#### [ABOUT THIS EXERCISE]
Restate the records word for word. Include no pictures.

#### [SUPPLIED DATA]
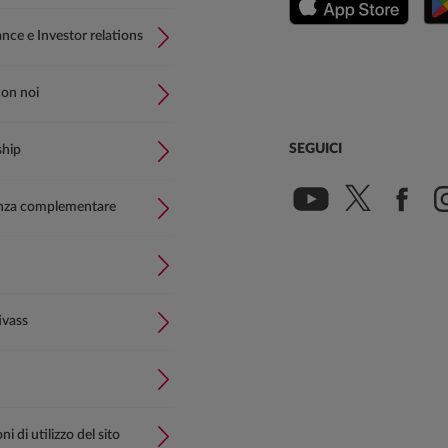
ce e Investor relations
con noi
SEGUICI
ship
nza complementare
ivass
i di utilizzo del sito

#### [OUTPUT FOR THIS EXERCISE]
ce e Investor relations
con noi
SEGUICI
ship
nza complementare
ivass
i di utilizzo del sito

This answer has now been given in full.